Archie was not chagrined. On the rare occasions when he took Miss Emma from the cashier's desk, or Miss Grace, the prettiest office stenographer, to a dance-hall, he was careful himself about whom he introduced to them. Fellows were often well enough with fellows, when they wouldn't do for one's lady-friends. Girls had to be choosy. (Again the language is Archibald's.)
He stood alone on the edge of the whirling throng with a pleased, unconscious smile on his face, watching for the girl he had come to see, wondering if it would be all right if he asked her to dance. In the society he had hitherto frequented—or rather sampled, and found not altogether satisfactory—a fellow danced only with the girl he had taken with him, or perhaps, if it had been arranged beforehand, with the partner of some friend, who in turn danced with his partner. Here things seemed to be done differently. A line of young men hovered on the edge of the dancers, and every now and then one would swoop in amongst them and seize the lady of his choice away from her partner seemingly by main force, a sort of modern Rape of the Sabines.
"Gee!" said Archibald to himself, watching. "Gee! But that takes a nerve."
However, life on the whole does take a nerve, as he had long since discovered.
He had, he supposed, as good a right to try it as the rest. The engraved card of invitation was in his pocket—nobody had taken it from him at the door. His broadcloth tails were as long and as neatly fitting as anybody's—the invitation having arrived at a fortunate time when the order he had landed in Philadelphia made it possible to buy himself a hitherto unnecessary dress suit. It is true that he had used up almost a box of lawn ties before he could get the proper touch to his bow, and even now the result should have proved indubitably that he was not a necktie drummer. He made a mental note to ask his friend Jakie Florsheimer of the Gents' Furnishing at Morehouse's what he could do to keep the blamed thing from riding up on him.

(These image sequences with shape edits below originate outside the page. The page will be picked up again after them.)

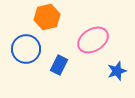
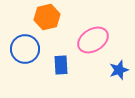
blue circle: moved 1 px left
blue rectangle: moved 2 px right; rotated 30 degrees counterclockwise
blue star: moved 2 px right, 1 px up
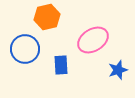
blue star: moved 1 px left
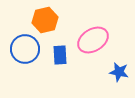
orange hexagon: moved 2 px left, 3 px down
blue rectangle: moved 1 px left, 10 px up
blue star: moved 1 px right, 2 px down; rotated 30 degrees clockwise
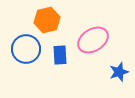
orange hexagon: moved 2 px right
blue circle: moved 1 px right
blue star: rotated 30 degrees counterclockwise
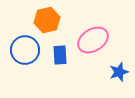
blue circle: moved 1 px left, 1 px down
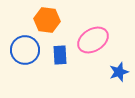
orange hexagon: rotated 20 degrees clockwise
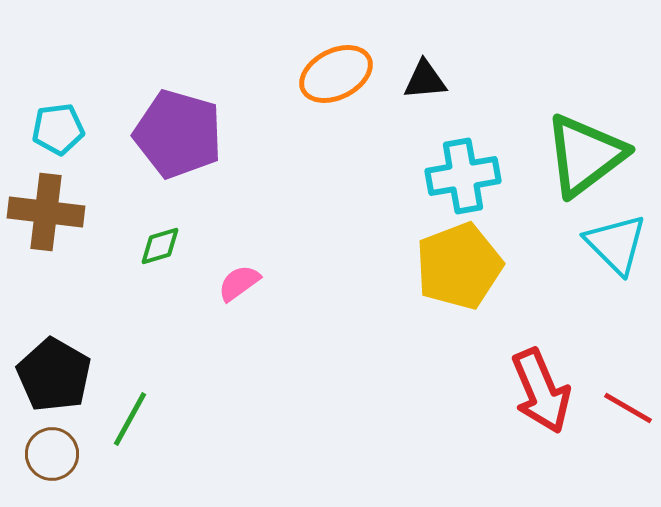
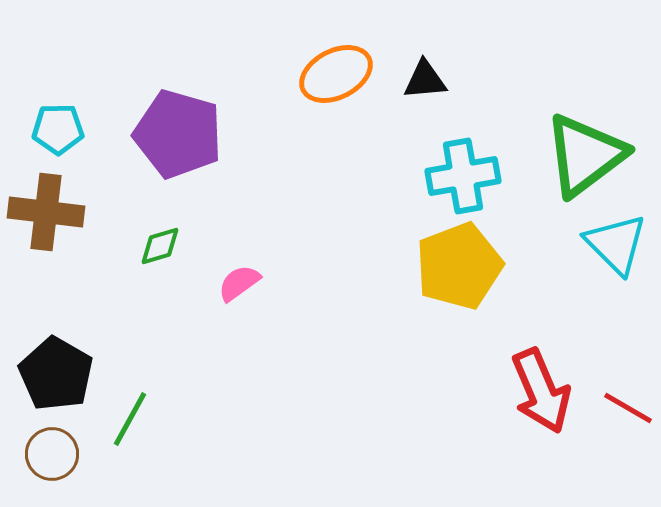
cyan pentagon: rotated 6 degrees clockwise
black pentagon: moved 2 px right, 1 px up
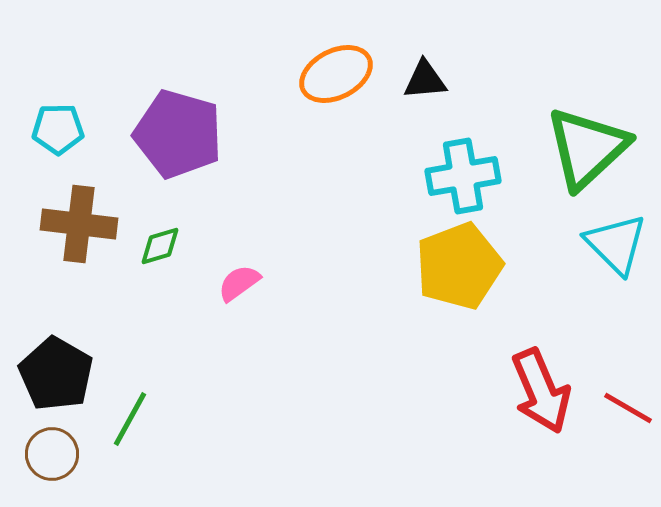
green triangle: moved 2 px right, 7 px up; rotated 6 degrees counterclockwise
brown cross: moved 33 px right, 12 px down
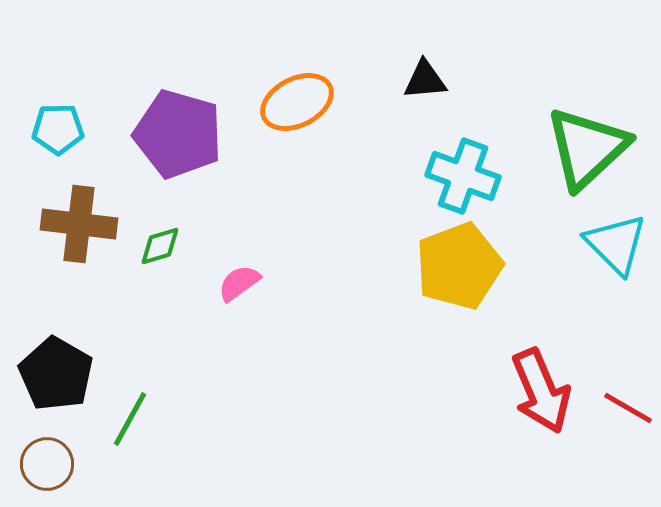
orange ellipse: moved 39 px left, 28 px down
cyan cross: rotated 30 degrees clockwise
brown circle: moved 5 px left, 10 px down
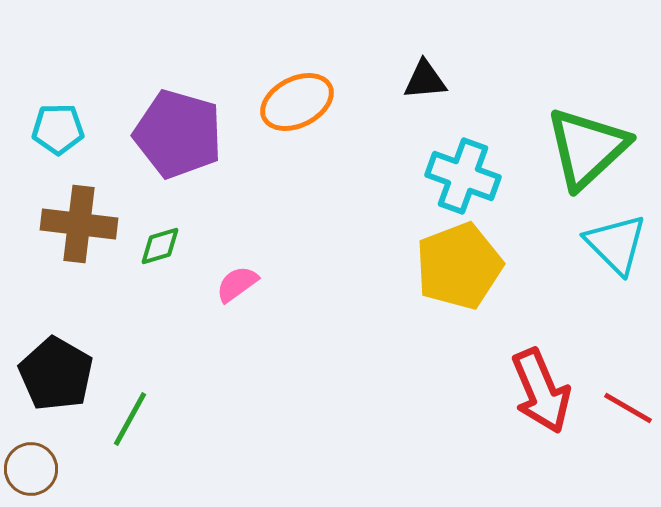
pink semicircle: moved 2 px left, 1 px down
brown circle: moved 16 px left, 5 px down
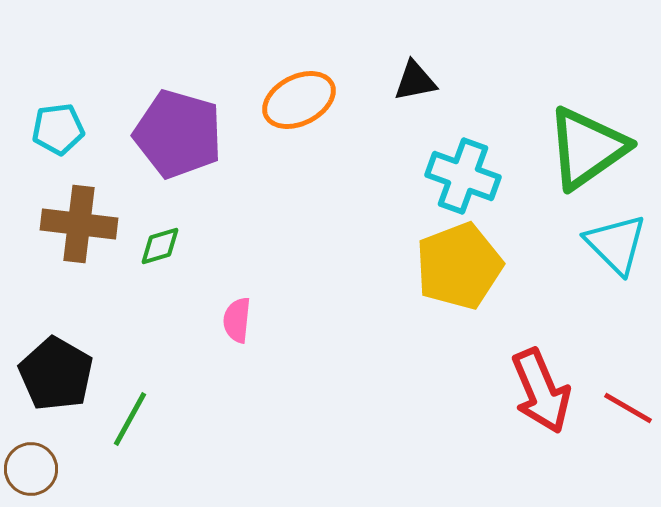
black triangle: moved 10 px left, 1 px down; rotated 6 degrees counterclockwise
orange ellipse: moved 2 px right, 2 px up
cyan pentagon: rotated 6 degrees counterclockwise
green triangle: rotated 8 degrees clockwise
pink semicircle: moved 36 px down; rotated 48 degrees counterclockwise
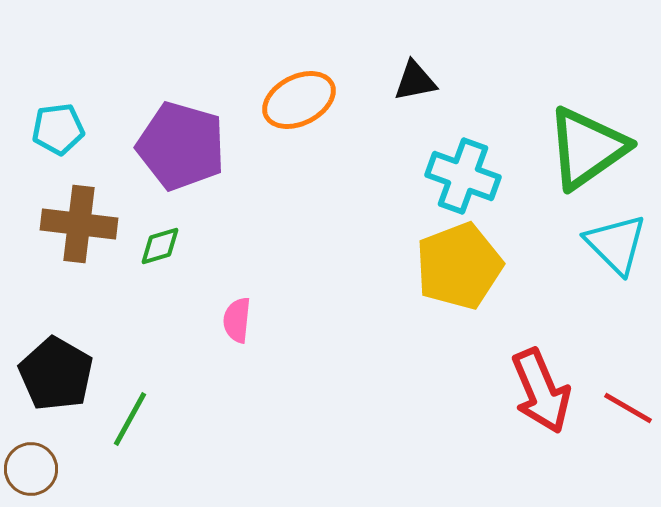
purple pentagon: moved 3 px right, 12 px down
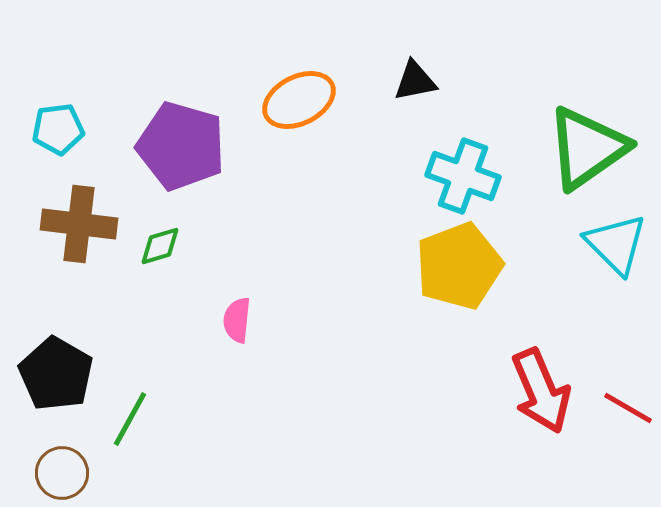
brown circle: moved 31 px right, 4 px down
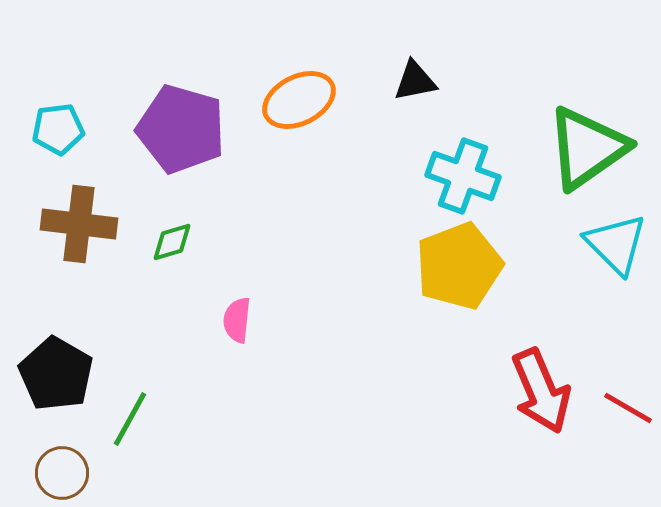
purple pentagon: moved 17 px up
green diamond: moved 12 px right, 4 px up
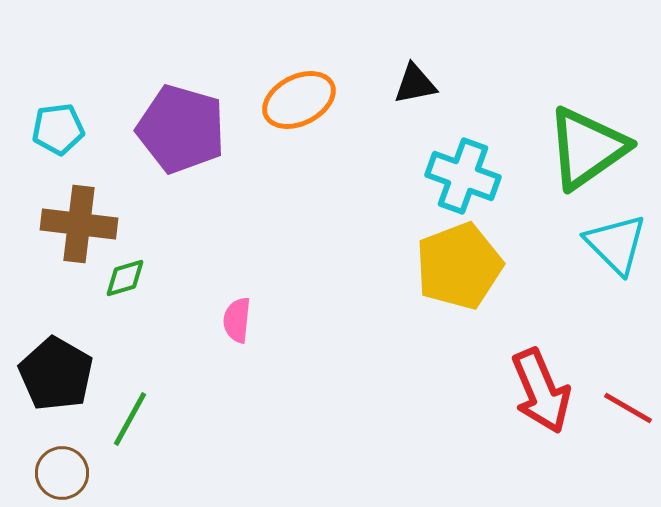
black triangle: moved 3 px down
green diamond: moved 47 px left, 36 px down
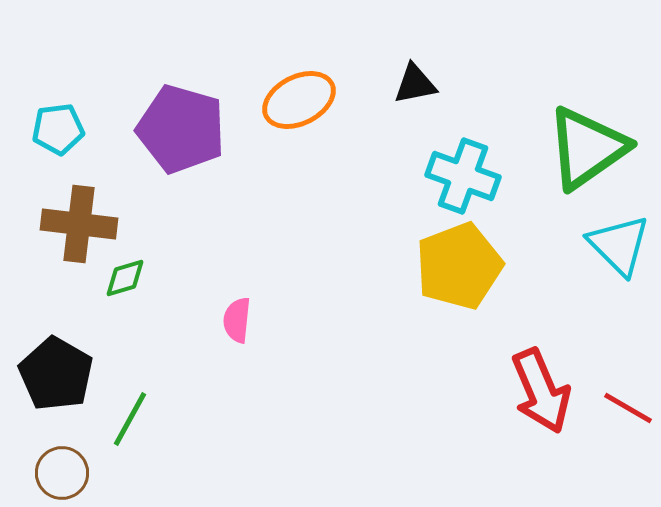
cyan triangle: moved 3 px right, 1 px down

Still, his final view of himself in the washstand mirror had not been discouraging.
"Some boy," he had murmured to himself, in the absence of a less partial critic.
So now he tensed the muscles of his jaw, and waited his chance, nervously.
How wonderful they were, these slim, delicate creatures whirling by, with their white arms and backs, their tiny feet slippered in silver and gold, their soft laughter, their eager, luring eyes smiling over the shoulders of the fortunate youths who embraced them! Archibald grew quite dizzy with the scene, and stood at gaze as certain dazzled mariners may have gazed upon the Lorelei, to their undoing.